E. And this is why Fico objected so profusely when she began with the “I want to be part of something larger than myself.” No sane person, who senses the “inner life” of the soul, would ever say this.
K. Aurora is a beautiful woman. We look at her and she seems fine, she seems put together, seems educated and sophisticated enough; but then she speaks to reveal all of this “I am worthless” drivel wrapped in the sutras of revolutionaries. What is going on here?
E. Well, we just said it: those who are out of touch with the “inner life,” the “true self,” will fall into a sense of self-loathing. And then they’ll start looking for a “strong father-figure” to help them feel safe and secure.
K. I found it particularly disturbing to see how pleased she was when Fidel awarded her the little trinket medal of Revolutionary Widow of the Year.
E. Well, that is a big deal, I guess; who wouldn’t be so proud; something to write mom and dad about.
K. She beamed like a gushing little girl receiving a gold star from teacher, so willing to please a master.
E. Let’s be clear here that we’re not trying to beat up the deluded Aurora. She’s such a messed up person right now, and represents so many in society today. I want to point out, as we often do, that the problem of cultish thinking is not confined to the sensational examples of Jim Jones’ crackpot religion or Fidel’s glorious revolution. In its essence, it’s a problem as close as the nearest "respectable" neighborhood church, political parties, most corporate cultures -- we could go on.

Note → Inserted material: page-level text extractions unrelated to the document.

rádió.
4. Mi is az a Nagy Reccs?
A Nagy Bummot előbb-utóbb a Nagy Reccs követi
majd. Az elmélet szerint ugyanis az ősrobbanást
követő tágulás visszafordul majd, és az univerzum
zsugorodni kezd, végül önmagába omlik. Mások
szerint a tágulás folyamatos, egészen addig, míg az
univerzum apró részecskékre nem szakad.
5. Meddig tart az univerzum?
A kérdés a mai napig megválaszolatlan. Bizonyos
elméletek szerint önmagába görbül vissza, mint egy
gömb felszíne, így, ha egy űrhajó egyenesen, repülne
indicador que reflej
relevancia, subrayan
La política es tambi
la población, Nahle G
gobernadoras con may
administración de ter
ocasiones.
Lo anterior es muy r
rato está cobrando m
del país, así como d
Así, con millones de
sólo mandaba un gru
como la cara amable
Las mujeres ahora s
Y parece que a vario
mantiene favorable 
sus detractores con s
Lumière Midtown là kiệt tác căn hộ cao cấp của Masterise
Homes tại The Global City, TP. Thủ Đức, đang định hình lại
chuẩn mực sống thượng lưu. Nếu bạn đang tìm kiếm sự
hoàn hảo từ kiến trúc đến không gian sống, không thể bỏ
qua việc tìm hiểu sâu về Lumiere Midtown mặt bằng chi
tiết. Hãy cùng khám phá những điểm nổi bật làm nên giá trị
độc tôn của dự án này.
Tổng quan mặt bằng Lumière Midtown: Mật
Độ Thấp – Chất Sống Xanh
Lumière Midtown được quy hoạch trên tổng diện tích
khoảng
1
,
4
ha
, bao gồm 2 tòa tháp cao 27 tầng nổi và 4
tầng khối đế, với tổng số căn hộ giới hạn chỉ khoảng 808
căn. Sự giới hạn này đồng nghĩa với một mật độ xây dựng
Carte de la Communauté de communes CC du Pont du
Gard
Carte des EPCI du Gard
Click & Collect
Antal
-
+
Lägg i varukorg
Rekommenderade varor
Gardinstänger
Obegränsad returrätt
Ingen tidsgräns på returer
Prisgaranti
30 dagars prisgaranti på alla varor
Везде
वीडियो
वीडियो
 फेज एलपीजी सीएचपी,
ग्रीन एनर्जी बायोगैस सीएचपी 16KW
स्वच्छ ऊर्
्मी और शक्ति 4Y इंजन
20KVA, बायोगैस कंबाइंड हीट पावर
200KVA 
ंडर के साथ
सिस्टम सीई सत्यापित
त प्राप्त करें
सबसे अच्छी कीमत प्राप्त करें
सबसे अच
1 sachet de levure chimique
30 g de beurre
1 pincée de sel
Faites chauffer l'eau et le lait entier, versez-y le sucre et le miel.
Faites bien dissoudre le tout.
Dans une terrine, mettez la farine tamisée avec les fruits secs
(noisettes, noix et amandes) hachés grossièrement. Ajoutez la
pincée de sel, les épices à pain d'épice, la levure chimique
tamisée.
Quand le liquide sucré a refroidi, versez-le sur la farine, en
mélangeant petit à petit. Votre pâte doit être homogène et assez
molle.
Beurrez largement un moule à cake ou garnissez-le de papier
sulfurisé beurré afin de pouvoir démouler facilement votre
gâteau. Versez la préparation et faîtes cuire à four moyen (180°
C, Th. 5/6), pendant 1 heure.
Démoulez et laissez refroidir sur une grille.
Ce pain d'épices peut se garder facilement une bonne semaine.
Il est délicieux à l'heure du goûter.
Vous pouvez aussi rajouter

K. How can we make this clear so that people will understand?
E. Well, words alone won’t do it. Aurora could not be persuaded even though the guy who represented her best chance for true love in life was pleading with her. Once the “demons” of self-loathing are released, and they find a home with a charismatic “strong father-figure,” I’m not sure you can compete with that; not right now.
K. She's even ok with banning the saxophone. This kind of smug high-handedness is what cults do in their uber-righteousness. They will try to convince you that their little definitions of reality are the only legitimate ways of thinking.
E. And this is why cults so readily engage in censorship -- today, popularly called "political correctness." They can't win an open debate on the merits of the case so they engage in character assassination, fake news, and a barrage of disinformation in an attempt to control the free-flow of information, which is damning to their argument.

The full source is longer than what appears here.